Learning Timeline
Key Insights
Verification Benchmark
To verify the AI model's capability, look specifically for 'inter-reflections' (seeing one sphere reflected inside the other). Previous models like Gemini 3 often failed this specific physics calculation.
Thinking Process Visibility
In GPT 5.2, expanding the 'Thinking Process' is critical for debugging. It confirms if the AI successfully executed external actions, such as browsing the web for specific texture assets (street panoramas) before writing the code.
Prompts
Ray-Traced Environment Generation
Target:
GPT 5.2
Create a WebGL simulation with two metallic spheres. Use any publicly available 3D street environment as the background. Allow adjustable parameters such as reflectivity, roughness, radius, position, and other material properties of the spheres. Ensure the scene handles ray-traced reflections between the objects.
Step by Step
Generating and Deploying the WebGL Simulation
- Enter the detailed prompt into the GPT 5.2 chat interface specifying the need for 'two metallic spheres' and a 'publicly available 3D street environment'.
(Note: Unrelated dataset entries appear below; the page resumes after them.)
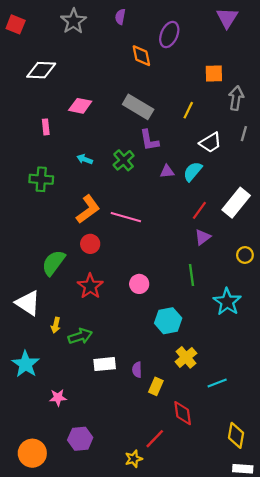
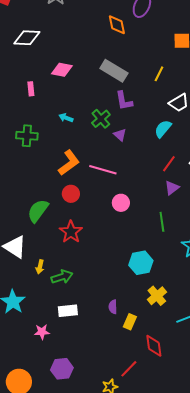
purple triangle: (167, 171) -> (120, 135), moved, turned 48
pink circle: (139, 284) -> (121, 203), moved
white rectangle: (105, 364) -> (68, 311), moved

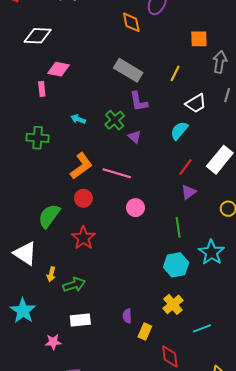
pink diamond: (62, 70) -> (58, 69), moved
cyan hexagon: (141, 263) -> (176, 265), moved

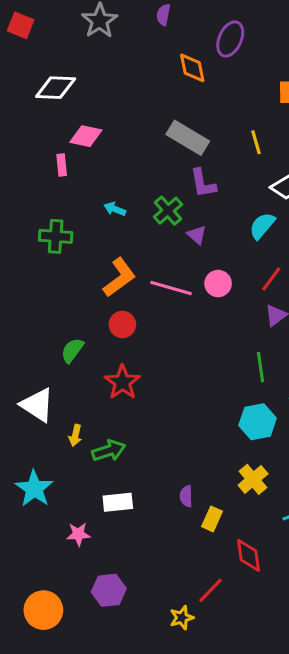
yellow line: (175, 73) -> (256, 142), turned -42
pink circle: (135, 208) -> (218, 284), moved
green semicircle: (49, 216) -> (72, 350), size x0.7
- Click the 'Generate' button.
- Click to expand the 'Thinking Process' log to confirm the AI is searching for street panoramas and implementing WebGL 2 ray tracing.
- Wait for the code generation to complete.
- Click the 'Copy Code' button or icon on the code block.
- Open a text editor (e.g., Notepad, VS Code) on your computer.
- Paste the generated code into a new blank file.
- Save the file with an '.html' extension (e.g., 'simulation.html').
- Double-click the saved HTML file to open it in your web browser.
Verifying Ray-Tracing Accuracy
- Locate the 'Ray Tracing Controls' panel within the generated browser window.
- Click to expand the controls if they are collapsed.
- Set the 'Base Color' of both Sphere A and Sphere B to 'White' to neutralize color influence.
- Drag the 'Roughness' slider for both spheres to '0' to maximize mirror-like reflections.
- Drag the 'Metalness' slider to '1' to fully simulate metallic surfaces.
- Adjust the 'X' or 'Z' position sliders for Sphere A to move it closer to Sphere B.
- Observe the reflection on the surface of Sphere B; confirm that Sphere A is visible inside the reflection (physically accurate inter-reflection).